Nous avons passé une nuit ensemble. N’allez pas croire que nous sommes des amants et tout. J’ai profité que ma mère est occupée avec son petit ami, je suis sortie par la fenêtre et j’ai couru à travers les champs jusqu’à la plage, où Monsieur Kyo a dressé sa petite tente militaire. Quand il n’y a pas de vent, et que la mer est calme, c’est là qu’il va dormir, pour écouter le bruit des vagues. Il ne savait pas que je devais venir, mais il n’a pas eu l’air surpris quand je me suis arrêtée devant la porte de sa tente. Je ne sais pas s’il avait bu quelque chose, mais il avait l’air content, il souriait. « Entrez, a-t-il dit, vous ne voulez pas rester dehors ? » L’intérieur de la tente est tout petit, avec un toit très bas. Sur les côtés sont cousues des sortes de poches avec du tissu anti-moustiques. Quand on est assis par terre, l’air circule doucement, et on entend tous les bruits de la mer. La toile du toit ondule dans le vent. Cette nuit, il y avait beaucoup de lune, et des étoiles, ça faisait une lueur douce qui éclairait l’intérieur de la tente.
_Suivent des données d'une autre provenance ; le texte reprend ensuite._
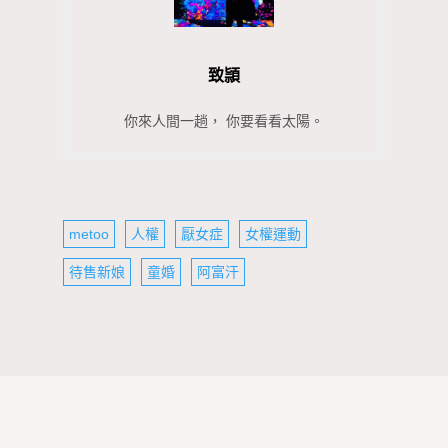
致頴
你來人間一趟， 你要看看太陽。
metoo
人權
厭女症
女權運動
待售新娘
童婚
阿富汗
C’était bien, je n’avais pas envie de parler. Nous sommes restés assis, avec la porte de la tente ouverte qui battait un peu dans le vent, à écouter et à regarder. J’entendais mon cœur qui battait dans ma poitrine, lentement, très lentement. J’entendais aussi sa respiration, un frôlement profond, qui allait et venait avec le mouvement des vagues. C’était bien, je n’avais pas envie de bouger. Je voulais que ça dure toujours, jusqu’au matin. À écouter et à sentir la nuit, la mer, le vent, l’odeur du sable et des algues, les coups de mon cœur et la respiration de Monsieur Kyo, jusqu’à la fin, jusqu’au matin. Je ne voulais pas dormir. À un moment, Monsieur Kyo est sorti, il a marché vers les dunes. Je crois qu’il est allé faire pipi dans les toilettes publiques. Il est revenu, il avait le visage mouillé par l’eau de mer. Je suis allée à mon tour jusqu’au bord, j’ai ôté mes chaussures et je suis entrée dans la mer, et lui était à côté. J’hésitais, alors il m’a soulevée et il a marché avec moi dans la mer. J’ai senti la mer qui se réchauffait dans les jambes de mon pantalon, sous mon T-shirt. Lui avait de l’eau jusqu’à la taille. La plage était blafarde sous la lune, mais dans l’eau il y avait beaucoup de poissons transparents qui tournaient autour de nous.